Chino Latino is Puke

The first time I went to Chino Latino on Lyndale in Minneapolis, I was on a date. The waitress came over and asked if we had been there before. He had. I hadn't.

The waitress leaned in to begin her explanation. We expected that she would highlight some of the specials or unique characteristics of the food as most waitresses do for new customers. To my surprise, this Chino Latino waitress proceeded to give me a brief explanation of a menu. You read correctly. Not THE menu, but A menu. As in, "here are the appetizers, which you usually start your meal with. These are the main courses. The desserts are listed at the end." I'm pretty sure I was not wearing my "I'm an idiot. Treat me as such" badge that night.

But I was falling in love and happy to be anywhere with this man, so I brushed it off as waitresss silliness. We had a good laugh about it. I even chalked up the tables of white guys with Japanese-style head wraps dropping sake bombs as Karate-kid-fantasy-fulfillment.
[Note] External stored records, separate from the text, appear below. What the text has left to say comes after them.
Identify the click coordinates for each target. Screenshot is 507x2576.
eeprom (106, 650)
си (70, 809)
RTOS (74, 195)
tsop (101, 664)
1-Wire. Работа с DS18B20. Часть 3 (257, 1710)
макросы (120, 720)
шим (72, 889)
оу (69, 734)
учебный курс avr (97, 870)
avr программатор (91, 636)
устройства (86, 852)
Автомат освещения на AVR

I was swooning so badly that I barely noticed that asian-latin fusion food was mediocre at best.

A few months later, after moving to the Twin Cities, I read this article about the restaurant. The fact that a restaurant serving Latin food was mistreating its Hispanic workers is so ironic that it almost becomes a cliche. I had heard talk that Chino was known for its pushing-the-limits-of-good-taste-in-an-edgy-but-harmless-way billboards. The law suit brought against management seemed to indicate that Chino's offensiveness was more than billboard deep.

Last winter, I got to witness first-hand the mythical Chino billboard. It featured a slogan about going to the eatery to get "out of the $%*#! cold." But rather than "$%*#!", they had a series of Chinese characters. I wanted to take a pic and send it to a friend who reads Chinese, but by the time I got around to it, the billboard was changed to this one:


I'm glad that Rachel Hutton over at City Pages noticed it too and was equally turned off. Chino was never on the top of my list of places to go for food or drink, but now it's off altogether.

1 comment:

Lesley of Banana Pants Clothes said...

"the CEO once referred to billboard protesters as "bedwetting hippies."

Because, of course, it's just not OK to actually care about something unless you want to be grouped into a cultural stereotype.